== Work instructions ==
Up to and including the line with "LT i wiele więcej.", restate every line of the records below word for word, from the first line on, leaving out the pictures.

== Materials provided ==

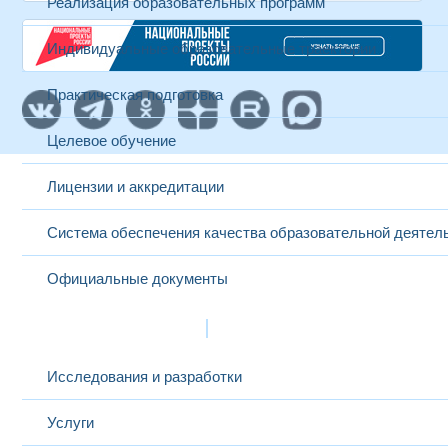
Реализация образовательных программ
Индивидуальные образовательные траектории
Практическая подготовка
Целевое обучение
Лицензии и аккредитации
Система обеспечения качества образовательной деятел
Официальные документы
Наука и инновации
Исследования и разработки
Услуги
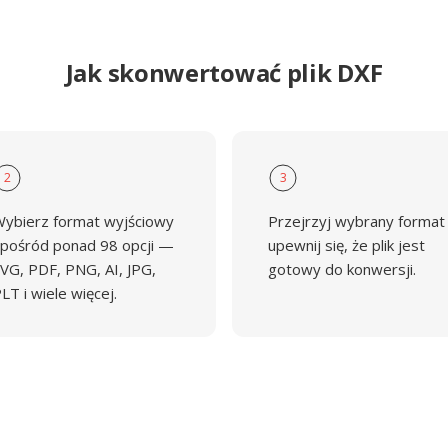
Jak skonwertować plik DXF
2
3
ybierz format wyjściowy
Przejrzyj wybrany format 
pośród ponad 98 opcji —
upewnij się, że plik jest
VG, PDF, PNG, AI, JPG,
gotowy do konwersji.
LT i wiele więcej.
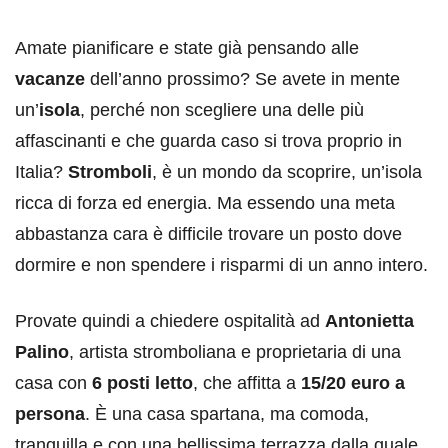
Amate pianificare e state già pensando alle
vacanze
dell’anno prossimo? Se avete in mente
un’
isola
, perché non scegliere una delle più
affascinanti e che guarda caso si trova proprio in
Italia?
Stromboli
, è un mondo da scoprire, un’isola
ricca di forza ed energia. Ma essendo una meta
abbastanza cara è difficile trovare un posto dove
dormire e non spendere i risparmi di un anno intero.
Provate quindi a chiedere ospitalità ad
Antonietta
Palino
, artista stromboliana e proprietaria di una
casa con
6 posti letto
, che affitta a
15/20 euro a
persona
. È una casa spartana, ma comoda,
tranquilla e con una bellissima terrazza dalla quale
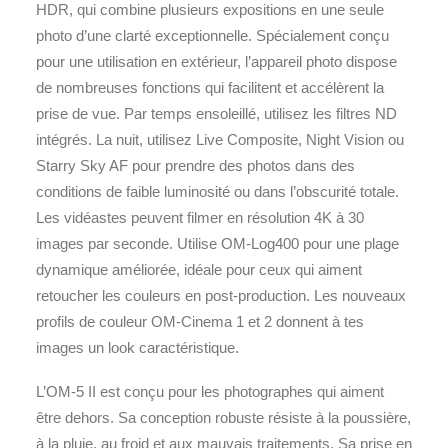
HDR, qui combine plusieurs expositions en une seule
photo d’une clarté exceptionnelle. Spécialement conçu
pour une utilisation en extérieur, l’appareil photo dispose
de nombreuses fonctions qui facilitent et accélèrent la
prise de vue. Par temps ensoleillé, utilisez les filtres ND
intégrés. La nuit, utilisez Live Composite, Night Vision ou
Starry Sky AF pour prendre des photos dans des
conditions de faible luminosité ou dans l’obscurité totale.
Les vidéastes peuvent filmer en résolution 4K à 30
images par seconde. Utilise OM-Log400 pour une plage
dynamique améliorée, idéale pour ceux qui aiment
retoucher les couleurs en post-production. Les nouveaux
profils de couleur OM-Cinema 1 et 2 donnent à tes
images un look caractéristique.
L’OM-5 II est conçu pour les photographes qui aiment
être dehors. Sa conception robuste résiste à la poussière,
à la pluie, au froid et aux mauvais traitements. Sa prise en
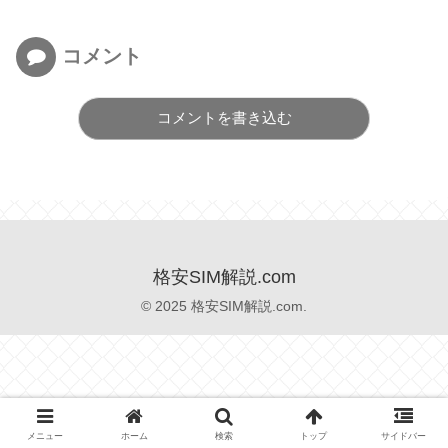
コメント
コメントを書き込む
格安SIM解説.com
© 2025 格安SIM解説.com.
メニュー
ホーム
検索
トップ
サイドバー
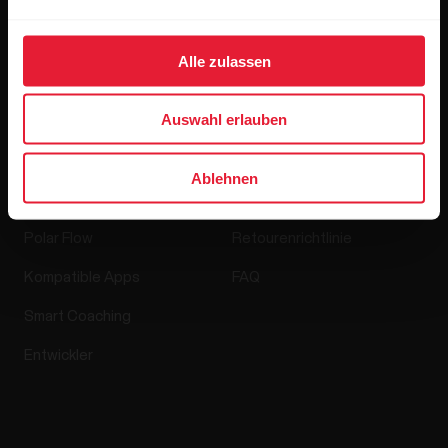
Media Room
Alle zulassen
Softwareversionen
Auswahl erlauben
Apps & Dienste
Webshop
Ablehnen
Polar Flow
Retourenrichtlinie
Kompatible Apps
FAQ
Smart Coaching
Entwickler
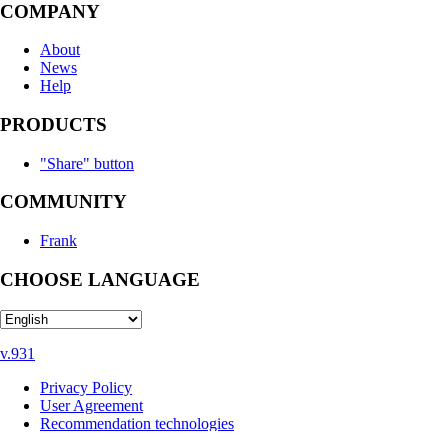
COMPANY
About
News
Help
PRODUCTS
"Share" button
COMMUNITY
Frank
CHOOSE LANGUAGE
v.931
Privacy Policy
User Agreement
Recommendation technologies
Help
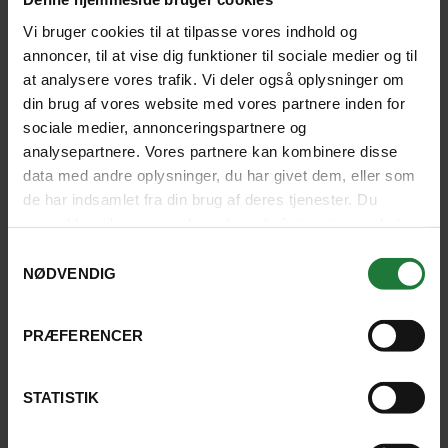
kan tage med toget.
Vi bruger cookies til at tilpasse vores indhold og
Natur
Togrejser
Safari
Krydstogter
annoncer, til at vise dig funktioner til sociale medier og til
at analysere vores trafik. Vi deler også oplysninger om
din brug af vores website med vores partnere inden for
LÆS ARTIKEL
sociale medier, annonceringspartnere og
analysepartnere. Vores partnere kan kombinere disse
data med andre oplysninger, du har givet dem, eller som
de har indsamlet fra din brug af deres tjenester. Du
samtykker til vores cookies, hvis du fortsætter med at
anvende vores hjemmeside.
Samtykkevalg
NØDVENDIG
PRÆFERENCER
ARTIKEL
STATISTIK
Rejs i april, maj og juni - her skal du hen!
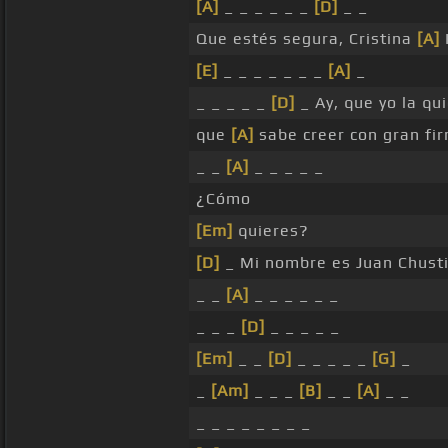
[A]
_ _ _ _ _ _
[D]
_ _
Que estés segura, Cristina
[A]
[E]
_ _ _ _ _ _ _
[A]
_
_ _ _ _ _
[D]
_ Ay, que yo la qu
que
[A]
sabe creer con gran fi
_ _
[A]
_ _ _ _ _
¿Cómo
[Em]
quieres?
[D]
_ Mi nombre es Juan Chustil
_ _
[A]
_ _ _ _ _ _
_ _ _
[D]
_ _ _ _ _
[Em]
_ _
[D]
_ _ _ _ _
[G]
_
_
[Am]
_ _ _
[B]
_ _
[A]
_ _
_ _ _ _ _ _ _ _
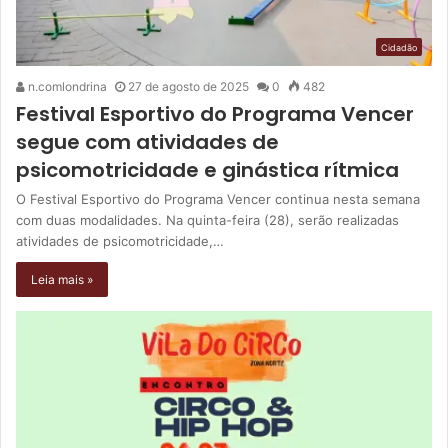
Cidadão
n.comlondrina
27 de agosto de 2025
0
482
Festival Esportivo do Programa Vencer
segue com atividades de
psicomotricidade e ginástica rítmica
O Festival Esportivo do Programa Vencer continua nesta semana
com duas modalidades. Na quinta-feira (28), serão realizadas
atividades de psicomotricidade,…
Leia mais »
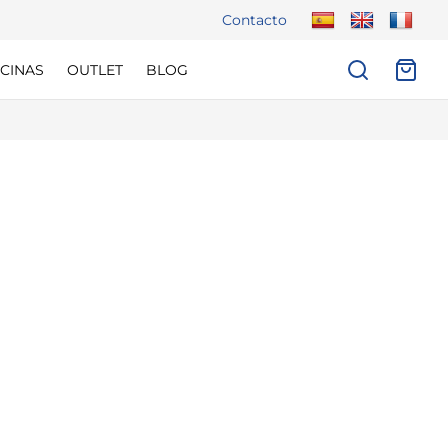
Contacto
CINAS
OUTLET
BLOG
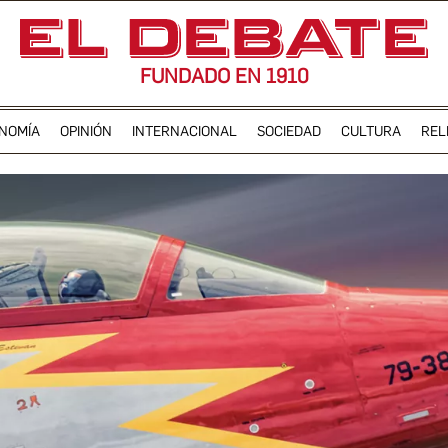
FUNDADO EN 1910
NOMÍA
OPINIÓN
INTERNACIONAL
SOCIEDAD
CULTURA
REL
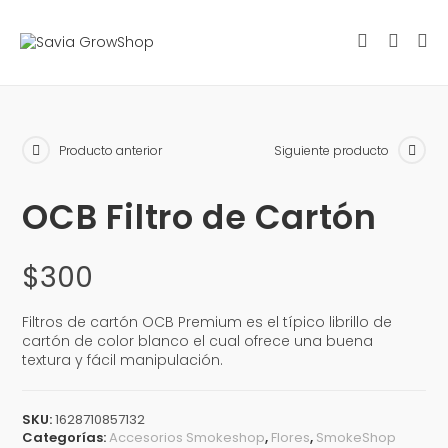
Saltar
al
contenido
Producto anterior
Siguiente producto
OCB Filtro de Cartón
$
300
Filtros de cartón OCB Premium es el típico librillo de
cartón de color blanco el cual ofrece una buena
textura y fácil manipulación.
SKU:
1628710857132
Categorías:
Accesorios Smokeshop
,
Flores
,
SmokeShop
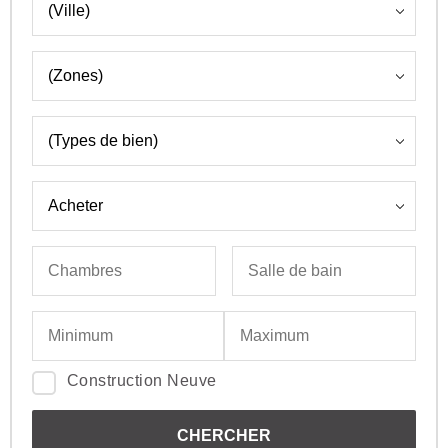
Construction Neuve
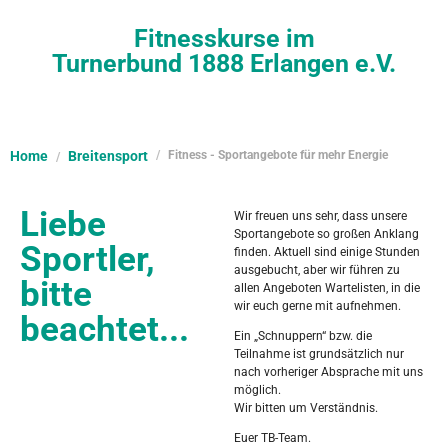
Fitnesskurse im
Turnerbund 1888 Erlangen e.V.
Home
Breitensport
Fitness - Sportangebote für mehr Energie
Liebe
Wir freuen uns sehr, dass unsere
Sportangebote so großen Anklang
Sportler,
finden. Aktuell sind einige Stunden
ausgebucht, aber wir führen zu
bitte
allen Angeboten Wartelisten, in die
wir euch gerne mit aufnehmen.
beachtet...
Ein „Schnuppern“ bzw. die
Teilnahme ist grundsätzlich nur
nach vorheriger Absprache mit uns
möglich.
Wir bitten um Verständnis.
Euer TB-Team.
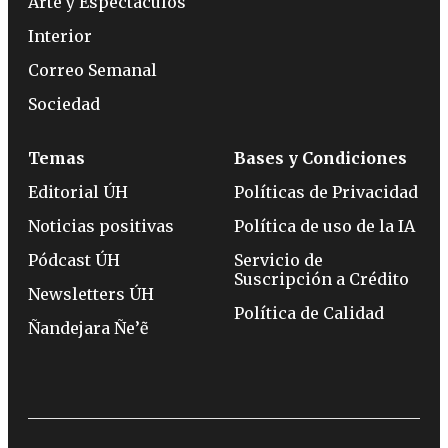
Arte y Espectáculos
Interior
Correo Semanal
Sociedad
Temas
Bases y Condiciones
Editorial ÚH
Políticas de Privacidad
Noticias positivas
Política de uso de la IA
Pódcast ÚH
Servicio de
Suscripción a Crédito
Newsletters ÚH
Política de Calidad
Ñandejara Ñe’ẽ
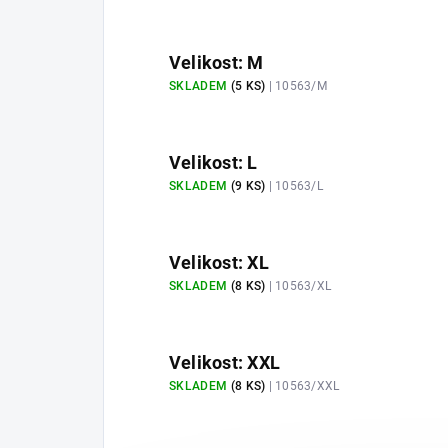
Velikost: M
SKLADEM
(5 KS)
| 10563/M
Velikost: L
SKLADEM
(9 KS)
| 10563/L
Velikost: XL
SKLADEM
(8 KS)
| 10563/XL
Velikost: XXL
SKLADEM
(8 KS)
| 10563/XXL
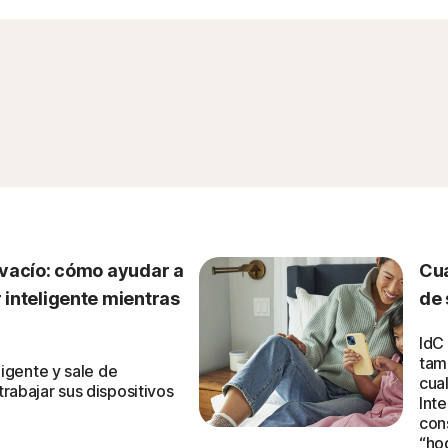
 vacío: cómo ayudar a
Cua
 inteligente mientras
de 
IdC 
tamb
ligente y sale de
cua
rabajar sus dispositivos
Inte
cons
“ho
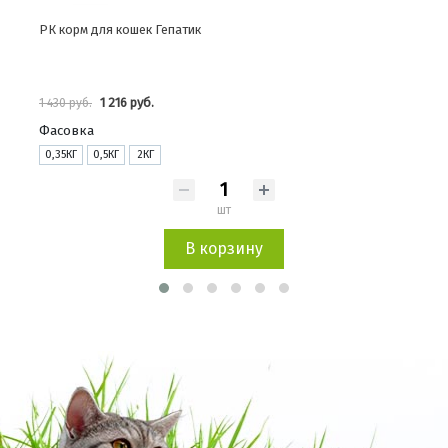
РК корм для кошек Гепатик
РК п
1 216 руб.
1 430 руб.
145 
Фасовка
0,35КГ
0,5КГ
2КГ
шт
В корзину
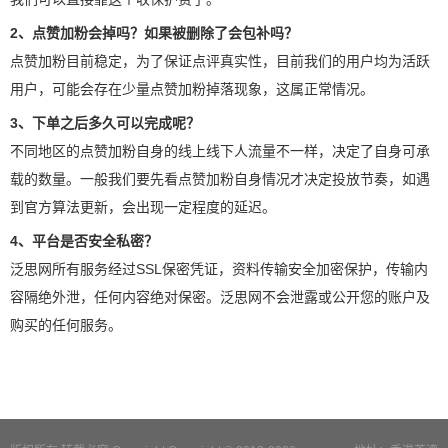
2、点赞加粉会掉吗？如果被删除了会包补吗？
点赞加粉目前稳定，为了保证点评真实性，目前我们的用户均为活跃
用户，可能会存在少量点赞加粉掉落现象，这属正常情况。
3、下单之后多久可以完成呢？
不同地区的点赞加粉自身的线上线下人流量不一样，决定了自身可承
载的数量。一般我们要先看点赞加粉自身情况才决定投放节奏，如遇
到官方算法更新，会出现一定程度的延迟。
4、平台是否安全私密？
泛思网所有服务经过SSL保密凭证，资料传输安全加密保护，传输内
容隔绝外泄，任何内容绝对保密。泛思网不会泄露或公开您的账户及
购买的任何服务。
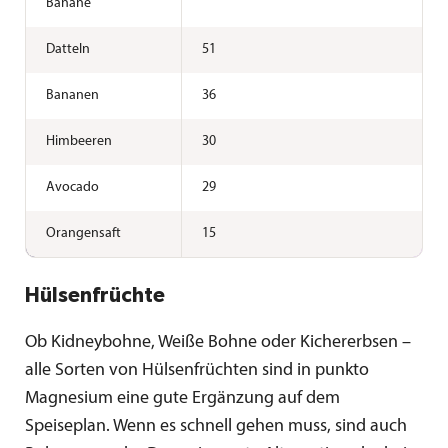
Banane
Datteln
51
Bananen
36
Himbeeren
30
Avocado
29
Orangensaft
15
Hülsenfrüchte
Ob Kidneybohne, Weiße Bohne oder Kichererbsen –
alle Sorten von Hülsenfrüchten sind in punkto
Magnesium eine gute Ergänzung auf dem
Speiseplan. Wenn es schnell gehen muss, sind auch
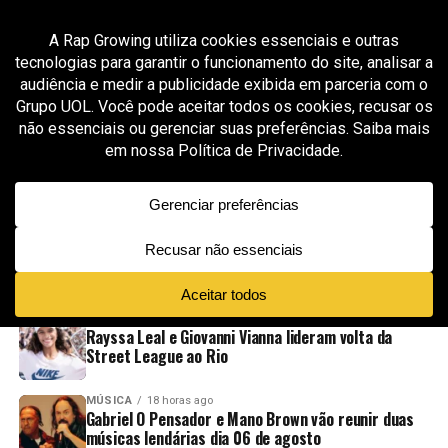
All posts tagged "Xuxa Levy"
MÚSICA
2 meses ago
MC Hariel celebra o funk paulista na primeira
edição do Red Bull Symphonic no Brasil
ADVERTISEMENT
NOVIDADES
EM ALTA
VÍDEOS
ESPORTE
17 horas ago
Rayssa Leal e Giovanni Vianna lideram volta da
Street League ao Rio
MÚSICA
18 horas ago
Gabriel O Pensador e Mano Brown vão reunir duas
músicas lendárias dia 06 de agosto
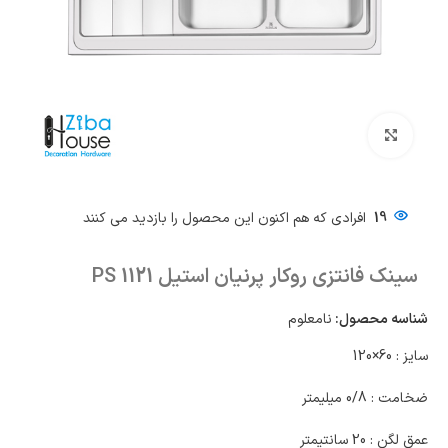
بزرگنمایی تصویر
19
افرادی که هم اکنون این محصول را بازدید می کنند
سینک فانتزی روکار پرنیان استیل PS 1121
شناسه محصول:
نامعلوم
سایز : 60×120
ضخامت : 0/8 میلیمتر
عمق لگن : 20 سانتیمتر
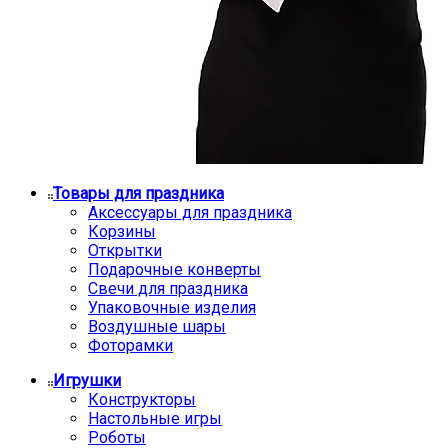
Товары для праздника
Аксессуары для праздника
Корзины
Открытки
Подарочные конверты
Свечи для праздника
Упаковочные изделия
Воздушные шары
Фоторамки
Игрушки
Конструкторы
Настольные игры
Роботы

== Output ==
Реализация образовательных программ
Индивидуальные образовательные траектории
Практическая подготовка
Целевое обучение
Лицензии и аккредитации
Система обеспечения качества образовательной деятел
Официальные документы
Наука и инновации
Исследования и разработки
Услуги
Jak skonwertować plik DXF
2
3
ybierz format wyjściowy
Przejrzyj wybrany format 
pośród ponad 98 opcji —
upewnij się, że plik jest
VG, PDF, PNG, AI, JPG,
gotowy do konwersji.
LT i wiele więcej.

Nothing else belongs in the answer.